With ten minutes remaining to our class and the Kerala sun lifting over the palm trees and screwing its vise tighter on the world, I decided to correct some of the mistakes that had been made in the past forty minutes. I looked around the room at the faces. Sweat was beading on the foreheads of some of the men and on the upper lips of some of the women. The armpits of Khom’s white shirt were damp. The ceiling fan didn’t offer much relief, just stirred the hot air onto our heads. I told Jessica that in English there was no such word as understandment or trickical (though I quite liked that one) and asked who knew what the correct words were. Marco raised his hand. “Understanding and tricky.”
“Right. And also, Jessie, unemployment is a noun and therefore people who do not have jobs cannot be unemployment. Who knows the correct adjective?”
Marco said, “Unemployed.”
“And, Pynhoi,” I said, “disability is also a noun. People who have a disability are described with what adjective? Who except Marco knows it?”

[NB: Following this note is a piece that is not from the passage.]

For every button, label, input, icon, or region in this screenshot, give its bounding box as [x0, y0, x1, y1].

“Crippled!” James blurted.
I couldn’t help laughing. “Well, yes, you could say that, but the word crippled has negative connotations. Would you refer to yourself as a cripple, James?”
“Never!”
Holi said, “Disabled.”
“Right,” I said. “And, Gyentzen, Holi used the word available earlier. Do you know what that means?”
Marco began to speak, but I cut him short, told him that I knew he knew the answer but that the question was directed to Gyentzen. Marco smiled in acknowledgment; he knew he was a walking English dictionary.
“Gyentzen?” I said.
Gyentzen began with the fist in the palm again.

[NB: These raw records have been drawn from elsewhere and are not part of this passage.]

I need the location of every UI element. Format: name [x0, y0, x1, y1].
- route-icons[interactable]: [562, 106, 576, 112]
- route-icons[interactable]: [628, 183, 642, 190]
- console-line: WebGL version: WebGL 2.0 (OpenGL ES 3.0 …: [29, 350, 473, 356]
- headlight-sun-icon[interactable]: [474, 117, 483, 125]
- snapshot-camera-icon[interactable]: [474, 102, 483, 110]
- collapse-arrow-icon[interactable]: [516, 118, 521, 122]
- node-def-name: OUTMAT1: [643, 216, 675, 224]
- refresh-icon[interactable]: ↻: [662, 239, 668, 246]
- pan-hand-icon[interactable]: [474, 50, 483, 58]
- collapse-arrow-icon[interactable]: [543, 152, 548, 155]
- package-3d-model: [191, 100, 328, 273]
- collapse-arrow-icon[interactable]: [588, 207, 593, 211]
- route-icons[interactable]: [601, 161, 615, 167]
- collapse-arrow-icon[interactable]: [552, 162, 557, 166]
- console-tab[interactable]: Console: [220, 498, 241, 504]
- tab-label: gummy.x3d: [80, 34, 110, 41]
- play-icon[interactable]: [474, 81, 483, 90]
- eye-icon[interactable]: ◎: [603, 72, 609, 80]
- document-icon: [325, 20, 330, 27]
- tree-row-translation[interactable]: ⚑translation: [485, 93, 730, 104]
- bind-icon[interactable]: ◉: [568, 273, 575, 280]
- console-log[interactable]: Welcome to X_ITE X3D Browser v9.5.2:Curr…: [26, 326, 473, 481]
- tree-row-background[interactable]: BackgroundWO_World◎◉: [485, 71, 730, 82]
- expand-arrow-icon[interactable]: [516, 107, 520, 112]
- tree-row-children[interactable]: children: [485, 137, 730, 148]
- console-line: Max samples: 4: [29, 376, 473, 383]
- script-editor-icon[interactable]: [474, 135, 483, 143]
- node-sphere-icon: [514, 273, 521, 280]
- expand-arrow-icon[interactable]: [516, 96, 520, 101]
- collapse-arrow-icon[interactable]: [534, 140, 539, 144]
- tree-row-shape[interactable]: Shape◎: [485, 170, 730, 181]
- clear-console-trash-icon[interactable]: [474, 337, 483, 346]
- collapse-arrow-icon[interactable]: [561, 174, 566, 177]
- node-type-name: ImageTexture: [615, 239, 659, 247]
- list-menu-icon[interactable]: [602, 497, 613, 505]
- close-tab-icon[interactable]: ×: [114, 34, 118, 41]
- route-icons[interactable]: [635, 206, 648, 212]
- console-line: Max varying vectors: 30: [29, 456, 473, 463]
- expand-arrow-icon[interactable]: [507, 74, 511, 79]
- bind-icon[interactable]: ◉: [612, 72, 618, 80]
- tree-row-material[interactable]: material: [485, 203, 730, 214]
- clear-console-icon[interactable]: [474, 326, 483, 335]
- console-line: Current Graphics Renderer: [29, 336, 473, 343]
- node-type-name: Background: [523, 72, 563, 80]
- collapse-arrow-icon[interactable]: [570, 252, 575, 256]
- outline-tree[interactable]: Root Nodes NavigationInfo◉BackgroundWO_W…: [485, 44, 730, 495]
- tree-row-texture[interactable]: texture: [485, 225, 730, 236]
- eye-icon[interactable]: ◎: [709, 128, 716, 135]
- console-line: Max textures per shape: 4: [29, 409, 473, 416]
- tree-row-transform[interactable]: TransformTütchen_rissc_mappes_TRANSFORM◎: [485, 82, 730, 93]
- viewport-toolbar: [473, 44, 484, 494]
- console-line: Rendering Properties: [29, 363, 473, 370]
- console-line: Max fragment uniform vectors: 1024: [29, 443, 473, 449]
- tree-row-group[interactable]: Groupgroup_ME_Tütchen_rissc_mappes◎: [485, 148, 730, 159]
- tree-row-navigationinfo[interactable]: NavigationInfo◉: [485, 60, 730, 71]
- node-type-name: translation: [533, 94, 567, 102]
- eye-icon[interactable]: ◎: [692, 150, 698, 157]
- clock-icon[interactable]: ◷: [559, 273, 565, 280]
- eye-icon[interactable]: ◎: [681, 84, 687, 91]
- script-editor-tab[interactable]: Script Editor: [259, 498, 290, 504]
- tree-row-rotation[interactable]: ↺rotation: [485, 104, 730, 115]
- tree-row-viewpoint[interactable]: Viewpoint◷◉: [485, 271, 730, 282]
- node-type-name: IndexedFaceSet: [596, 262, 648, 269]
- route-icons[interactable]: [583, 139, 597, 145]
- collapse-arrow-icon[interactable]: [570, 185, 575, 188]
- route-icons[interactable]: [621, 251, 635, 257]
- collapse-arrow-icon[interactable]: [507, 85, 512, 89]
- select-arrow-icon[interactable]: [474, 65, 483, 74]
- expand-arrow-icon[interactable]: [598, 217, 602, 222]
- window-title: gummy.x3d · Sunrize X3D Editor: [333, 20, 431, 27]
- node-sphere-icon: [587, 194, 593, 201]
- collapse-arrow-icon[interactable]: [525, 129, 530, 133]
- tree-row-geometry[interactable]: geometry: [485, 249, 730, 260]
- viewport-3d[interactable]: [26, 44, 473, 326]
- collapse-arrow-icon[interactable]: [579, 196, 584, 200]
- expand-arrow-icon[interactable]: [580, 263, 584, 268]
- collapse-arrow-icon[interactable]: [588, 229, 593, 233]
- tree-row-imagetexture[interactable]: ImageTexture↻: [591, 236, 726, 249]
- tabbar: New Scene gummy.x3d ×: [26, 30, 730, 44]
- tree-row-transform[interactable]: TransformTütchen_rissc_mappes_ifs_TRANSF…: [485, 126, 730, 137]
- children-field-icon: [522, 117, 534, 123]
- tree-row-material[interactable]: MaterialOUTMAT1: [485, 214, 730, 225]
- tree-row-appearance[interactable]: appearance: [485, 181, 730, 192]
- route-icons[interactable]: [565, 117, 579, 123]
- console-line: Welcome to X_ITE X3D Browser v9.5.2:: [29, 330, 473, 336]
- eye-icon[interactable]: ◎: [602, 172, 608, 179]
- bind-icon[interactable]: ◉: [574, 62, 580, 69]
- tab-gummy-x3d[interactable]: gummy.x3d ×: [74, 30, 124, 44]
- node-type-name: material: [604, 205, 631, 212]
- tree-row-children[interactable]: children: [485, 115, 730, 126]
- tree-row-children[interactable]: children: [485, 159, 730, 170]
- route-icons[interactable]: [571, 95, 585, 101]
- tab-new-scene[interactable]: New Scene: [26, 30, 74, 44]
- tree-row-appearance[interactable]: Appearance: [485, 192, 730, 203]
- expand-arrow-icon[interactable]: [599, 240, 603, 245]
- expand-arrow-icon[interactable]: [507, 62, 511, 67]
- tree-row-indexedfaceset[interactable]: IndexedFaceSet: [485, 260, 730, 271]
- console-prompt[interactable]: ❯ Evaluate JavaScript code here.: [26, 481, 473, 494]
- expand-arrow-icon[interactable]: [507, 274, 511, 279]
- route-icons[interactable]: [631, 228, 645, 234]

“If you don’t know what a word means—and I’m speaking to all of you and not just to Gyentzen—do not let the word go by without asking what it means. This is why you’re here. And, Gyentzen, tell me something: Back in Lhasa, were you also a carpenter?”
Gyentzen thought. “Carpenter?”
“A man who makes things out of wood.”
He looked properly puzzled. “No.”
“I ask this because you are constantly hammering with your right hand.”
Martin, who was Gyentzen’s roommate, laughed loudly in recognition.
“Do you know what hammering is, Gyentzen?” I said.
“No.”
“Kyila, please tell Gyentzen what hammering is.”
Kyila did as I asked, and Gyentzen nearly choked on his own laughter.
Because I wanted Kyila to practice pronouncing the letter w, I turned then to the word twinkling. Only two people in the class knew what it meant. Unimaginatively I used the example of the stars, and of course that fell flat, for most of the students had never seen the stars or else had seen them so long ago that they couldn’t really remember them. Only Johnson, who was blinded late, and Martin, who was not blind at all, knew what I meant. How to explain to a group of blind people what twinkling is or how a w is shaped? I thought what an odd English class this would be, and I was not quite sure I was prepared to teach it. I said that the quality of twinkling light was a bit like the feel of raindrops on one’s arm. I got out of my chair and lightly drummed my fingertips on the back of the hand of each person who didn’t know the word and tried to attach the sensation to the flickering, pulsating, intermittent quality of a twinkling light. But then, of course, I had to back up and explain what light was like for those few who had no knowledge of it.1
How to describe light? It was like trying to define life after death or the origin of the universe. I labored to compare the effect of light on the eyes to the effect of heat on one’s skin or strong taste—a wedge of lemon, say—on one’s tongue. I attempted to compare it to a strong smell—mint, cigarette smoke, chlorine. Finally, a few of them said, “I think I understand.”
Throughout this exercise I was reminded of something I had read: A blind woman who had regained her sight insisted, “You can’t tell a person how anything looks unless he has once had eyes that saw. The words don’t mean a thing to him.” Perhaps blind people didn’t understand, but they often used the language of the sighted, and I thought that to know roughly what a person meant when he said twinkling might be useful to them one day.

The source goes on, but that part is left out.